This tract is said to represent the highest order of motor function in humans and is most directly in control of fine, digital movements. Many of this tract’s fibers that terminate on interneurons of the spinal cord, though, are responsible for reflexes. Of all the corticospinal fibers…
- 20% terminate at the thoracic levels
- 25% terminate at the lumbosacral levels
- 55% terminate at the cervical levels
Just like many other major nerve tracts, the corticospinal tract can be divided into two sub-tracts: the lateral corticospinal tract and the ventral (anterior) corticospinal tract.
The lateral corticospinal tract is responsible for controlling the distal musculature whereas the ventral corticospinal tract controls the axial musculature. Generally, you can expect the nerve fibers of the corticospinal tract to innervate skeletal muscle more than cardiac or smooth muscles, if at all.
The Neurons of the Corticospinal Tract
The neurons which feed information into the corticospinal tract are known as “upper motor neurons.” These neurons send fibers that move down through the cerebral cortex, through the brainstem, to the spinal cord, and synapse in the ventral, or anterior, gray horn. The fibers of the upper motor neuron then leave the ventral gray horn to innervate a given muscle or muscle group.
As the nerve fiber travels out of the central nervous system, they transition into what is known as the “lower motor neuron.” The lower motor neurons are the extension of the nerve fibers that travel out to the peripheral nervous system in order to innervate the skeletal muscles.
Innervation of the distal musculoskeletal system is not the only thing the corticospinal tract is good for though. In fact, this tract also innervates nerves not only through the lower spinal cord, but also supply muscles via cranial nerves from the cervical spinal levels.
As the fibers descend through the spinal cord, they give off small extensions that supply information to cranial nerves and innervate muscles in the trunk of the body. These nerves are not called corticospinal nerves, however, they are instead called “corticonuclear fibers” since they innervate cranial nerve nuclei.

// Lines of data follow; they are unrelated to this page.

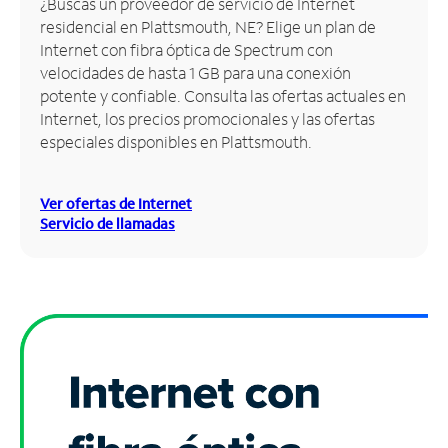
¿Buscas un proveedor de servicio de Internet
residencial en Plattsmouth, NE? Elige un plan de
Administrar
Internet con fibra óptica de Spectrum con
cuenta
velocidades de hasta 1 GB para una conexión
Encuentra
potente y confiable. Consulta las ofertas actuales en
una
Internet, los precios promocionales y las ofertas
tienda
especiales disponibles en Plattsmouth.
Ver ofertas de Internet
Servicio de llamadas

How Does the Corticospinal Tract Communicate With the Rest of the Nervous System?
The corticospinal tract maintains connections with multiple regions of the cerebrum, primarily the motor cortex. The motor cortex is recognized to have three main components, the primary motor cortex, premotor cortex, and the supplementary motor area – each of these maintain their own unique connections and methods of communication with the corticospinal tract.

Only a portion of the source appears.